[WORK ORDER] Copy all entries exactly.

[GIVEN ENTRIES]
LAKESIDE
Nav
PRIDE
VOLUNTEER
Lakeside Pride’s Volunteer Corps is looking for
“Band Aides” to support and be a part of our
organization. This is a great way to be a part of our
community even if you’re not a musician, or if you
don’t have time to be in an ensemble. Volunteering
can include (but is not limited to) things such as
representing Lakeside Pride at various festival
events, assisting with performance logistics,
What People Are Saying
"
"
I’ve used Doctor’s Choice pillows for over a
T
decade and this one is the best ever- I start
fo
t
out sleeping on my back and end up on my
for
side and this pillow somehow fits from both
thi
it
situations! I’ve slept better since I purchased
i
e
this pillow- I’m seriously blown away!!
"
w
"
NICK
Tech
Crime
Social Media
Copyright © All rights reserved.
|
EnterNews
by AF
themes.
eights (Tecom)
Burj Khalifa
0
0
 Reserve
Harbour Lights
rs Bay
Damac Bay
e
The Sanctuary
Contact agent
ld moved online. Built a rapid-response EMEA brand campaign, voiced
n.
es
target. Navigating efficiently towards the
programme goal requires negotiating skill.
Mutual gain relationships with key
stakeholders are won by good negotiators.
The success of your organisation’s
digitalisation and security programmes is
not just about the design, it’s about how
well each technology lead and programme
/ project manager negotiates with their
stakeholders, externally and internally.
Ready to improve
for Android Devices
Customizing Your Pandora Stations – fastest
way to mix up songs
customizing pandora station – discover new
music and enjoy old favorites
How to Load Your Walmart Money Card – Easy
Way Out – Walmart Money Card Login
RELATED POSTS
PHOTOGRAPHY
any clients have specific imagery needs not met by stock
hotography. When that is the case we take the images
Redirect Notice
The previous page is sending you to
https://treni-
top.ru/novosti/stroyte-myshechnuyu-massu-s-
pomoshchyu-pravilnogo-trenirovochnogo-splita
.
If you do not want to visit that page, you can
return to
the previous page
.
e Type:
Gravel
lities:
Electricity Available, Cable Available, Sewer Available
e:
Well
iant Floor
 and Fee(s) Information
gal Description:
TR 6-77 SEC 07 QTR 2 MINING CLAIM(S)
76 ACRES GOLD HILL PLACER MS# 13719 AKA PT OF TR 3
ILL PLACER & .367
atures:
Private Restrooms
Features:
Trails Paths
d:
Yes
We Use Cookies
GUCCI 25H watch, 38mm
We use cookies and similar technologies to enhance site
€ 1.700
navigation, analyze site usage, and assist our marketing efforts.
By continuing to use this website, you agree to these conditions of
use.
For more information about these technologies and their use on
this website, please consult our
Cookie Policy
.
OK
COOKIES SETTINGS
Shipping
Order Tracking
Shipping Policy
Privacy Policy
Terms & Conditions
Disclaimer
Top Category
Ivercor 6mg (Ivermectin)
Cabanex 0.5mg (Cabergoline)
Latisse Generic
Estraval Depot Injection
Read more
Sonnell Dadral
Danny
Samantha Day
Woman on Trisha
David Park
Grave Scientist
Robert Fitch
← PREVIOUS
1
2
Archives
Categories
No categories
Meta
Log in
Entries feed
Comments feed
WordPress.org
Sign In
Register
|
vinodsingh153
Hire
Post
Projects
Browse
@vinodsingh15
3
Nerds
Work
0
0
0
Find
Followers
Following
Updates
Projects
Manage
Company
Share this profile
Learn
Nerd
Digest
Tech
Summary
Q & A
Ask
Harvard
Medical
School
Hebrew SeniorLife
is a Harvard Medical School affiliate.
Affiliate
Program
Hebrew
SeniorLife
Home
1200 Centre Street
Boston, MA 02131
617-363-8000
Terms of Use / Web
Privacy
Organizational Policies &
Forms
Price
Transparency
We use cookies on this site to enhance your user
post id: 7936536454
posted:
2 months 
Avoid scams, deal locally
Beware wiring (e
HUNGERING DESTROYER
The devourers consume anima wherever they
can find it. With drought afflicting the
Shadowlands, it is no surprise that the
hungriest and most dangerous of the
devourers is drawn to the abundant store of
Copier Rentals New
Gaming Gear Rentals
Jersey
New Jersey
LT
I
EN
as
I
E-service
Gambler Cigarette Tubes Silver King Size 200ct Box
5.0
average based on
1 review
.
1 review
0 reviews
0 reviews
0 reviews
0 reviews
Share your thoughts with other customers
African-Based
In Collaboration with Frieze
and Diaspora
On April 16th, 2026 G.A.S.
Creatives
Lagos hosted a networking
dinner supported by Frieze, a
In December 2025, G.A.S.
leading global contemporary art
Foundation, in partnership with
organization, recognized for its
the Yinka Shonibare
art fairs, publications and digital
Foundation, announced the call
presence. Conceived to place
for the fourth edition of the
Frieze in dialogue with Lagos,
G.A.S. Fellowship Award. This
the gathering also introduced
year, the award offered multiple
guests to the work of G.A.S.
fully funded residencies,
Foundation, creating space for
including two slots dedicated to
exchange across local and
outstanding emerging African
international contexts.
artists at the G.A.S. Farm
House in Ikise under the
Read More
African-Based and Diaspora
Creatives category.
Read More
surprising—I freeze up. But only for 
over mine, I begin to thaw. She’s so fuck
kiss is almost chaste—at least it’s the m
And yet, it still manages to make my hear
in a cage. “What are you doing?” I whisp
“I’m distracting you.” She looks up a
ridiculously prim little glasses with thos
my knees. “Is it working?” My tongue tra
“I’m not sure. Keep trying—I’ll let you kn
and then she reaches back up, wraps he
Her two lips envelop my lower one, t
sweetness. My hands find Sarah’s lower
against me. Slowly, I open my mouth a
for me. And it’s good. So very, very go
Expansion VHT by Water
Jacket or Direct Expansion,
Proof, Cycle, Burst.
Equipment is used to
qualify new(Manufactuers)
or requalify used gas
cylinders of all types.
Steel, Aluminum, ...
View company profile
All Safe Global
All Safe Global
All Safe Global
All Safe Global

[WORKED SOLUTION]
LAKESIDE
Nav
PRIDE
VOLUNTEER
Lakeside Pride’s Volunteer Corps is looking for
“Band Aides” to support and be a part of our
organization. This is a great way to be a part of our
community even if you’re not a musician, or if you
don’t have time to be in an ensemble. Volunteering
can include (but is not limited to) things such as
representing Lakeside Pride at various festival
events, assisting with performance logistics,
What People Are Saying
"
"
I’ve used Doctor’s Choice pillows for over a
T
decade and this one is the best ever- I start
fo
t
out sleeping on my back and end up on my
for
side and this pillow somehow fits from both
thi
it
situations! I’ve slept better since I purchased
i
e
this pillow- I’m seriously blown away!!
"
w
"
NICK
Tech
Crime
Social Media
Copyright © All rights reserved.
|
EnterNews
by AF
themes.
eights (Tecom)
Burj Khalifa
0
0
 Reserve
Harbour Lights
rs Bay
Damac Bay
e
The Sanctuary
Contact agent
ld moved online. Built a rapid-response EMEA brand campaign, voiced
n.
es
target. Navigating efficiently towards the
programme goal requires negotiating skill.
Mutual gain relationships with key
stakeholders are won by good negotiators.
The success of your organisation’s
digitalisation and security programmes is
not just about the design, it’s about how
well each technology lead and programme
/ project manager negotiates with their
stakeholders, externally and internally.
Ready to improve
for Android Devices
Customizing Your Pandora Stations – fastest
way to mix up songs
customizing pandora station – discover new
music and enjoy old favorites
How to Load Your Walmart Money Card – Easy
Way Out – Walmart Money Card Login
RELATED POSTS
PHOTOGRAPHY
any clients have specific imagery needs not met by stock
hotography. When that is the case we take the images
Redirect Notice
The previous page is sending you to
https://treni-
top.ru/novosti/stroyte-myshechnuyu-massu-s-
pomoshchyu-pravilnogo-trenirovochnogo-splita
.
If you do not want to visit that page, you can
return to
the previous page
.
e Type:
Gravel
lities:
Electricity Available, Cable Available, Sewer Available
e:
Well
iant Floor
 and Fee(s) Information
gal Description:
TR 6-77 SEC 07 QTR 2 MINING CLAIM(S)
76 ACRES GOLD HILL PLACER MS# 13719 AKA PT OF TR 3
ILL PLACER & .367
atures:
Private Restrooms
Features:
Trails Paths
d:
Yes
We Use Cookies
GUCCI 25H watch, 38mm
We use cookies and similar technologies to enhance site
€ 1.700
navigation, analyze site usage, and assist our marketing efforts.
By continuing to use this website, you agree to these conditions of
use.
For more information about these technologies and their use on
this website, please consult our
Cookie Policy
.
OK
COOKIES SETTINGS
Shipping
Order Tracking
Shipping Policy
Privacy Policy
Terms & Conditions
Disclaimer
Top Category
Ivercor 6mg (Ivermectin)
Cabanex 0.5mg (Cabergoline)
Latisse Generic
Estraval Depot Injection
Read more
Sonnell Dadral
Danny
Samantha Day
Woman on Trisha
David Park
Grave Scientist
Robert Fitch
← PREVIOUS
1
2
Archives
Categories
No categories
Meta
Log in
Entries feed
Comments feed
WordPress.org
Sign In
Register
|
vinodsingh153
Hire
Post
Projects
Browse
@vinodsingh15
3
Nerds
Work
0
0
0
Find
Followers
Following
Updates
Projects
Manage
Company
Share this profile
Learn
Nerd
Digest
Tech
Summary
Q & A
Ask
Harvard
Medical
School
Hebrew SeniorLife
is a Harvard Medical School affiliate.
Affiliate
Program
Hebrew
SeniorLife
Home
1200 Centre Street
Boston, MA 02131
617-363-8000
Terms of Use / Web
Privacy
Organizational Policies &
Forms
Price
Transparency
We use cookies on this site to enhance your user
post id: 7936536454
posted:
2 months 
Avoid scams, deal locally
Beware wiring (e
HUNGERING DESTROYER
The devourers consume anima wherever they
can find it. With drought afflicting the
Shadowlands, it is no surprise that the
hungriest and most dangerous of the
devourers is drawn to the abundant store of
Copier Rentals New
Gaming Gear Rentals
Jersey
New Jersey
LT
I
EN
as
I
E-service
Gambler Cigarette Tubes Silver King Size 200ct Box
5.0
average based on
1 review
.
1 review
0 reviews
0 reviews
0 reviews
0 reviews
Share your thoughts with other customers
African-Based
In Collaboration with Frieze
and Diaspora
On April 16th, 2026 G.A.S.
Creatives
Lagos hosted a networking
dinner supported by Frieze, a
In December 2025, G.A.S.
leading global contemporary art
Foundation, in partnership with
organization, recognized for its
the Yinka Shonibare
art fairs, publications and digital
Foundation, announced the call
presence. Conceived to place
for the fourth edition of the
Frieze in dialogue with Lagos,
G.A.S. Fellowship Award. This
the gathering also introduced
year, the award offered multiple
guests to the work of G.A.S.
fully funded residencies,
Foundation, creating space for
including two slots dedicated to
exchange across local and
outstanding emerging African
international contexts.
artists at the G.A.S. Farm
House in Ikise under the
Read More
African-Based and Diaspora
Creatives category.
Read More
surprising—I freeze up. But only for 
over mine, I begin to thaw. She’s so fuck
kiss is almost chaste—at least it’s the m
And yet, it still manages to make my hear
in a cage. “What are you doing?” I whisp
“I’m distracting you.” She looks up a
ridiculously prim little glasses with thos
my knees. “Is it working?” My tongue tra
“I’m not sure. Keep trying—I’ll let you kn
and then she reaches back up, wraps he
Her two lips envelop my lower one, t
sweetness. My hands find Sarah’s lower
against me. Slowly, I open my mouth a
for me. And it’s good. So very, very go
Expansion VHT by Water
Jacket or Direct Expansion,
Proof, Cycle, Burst.
Equipment is used to
qualify new(Manufactuers)
or requalify used gas
cylinders of all types.
Steel, Aluminum, ...
View company profile
All Safe Global
All Safe Global
All Safe Global
All Safe Global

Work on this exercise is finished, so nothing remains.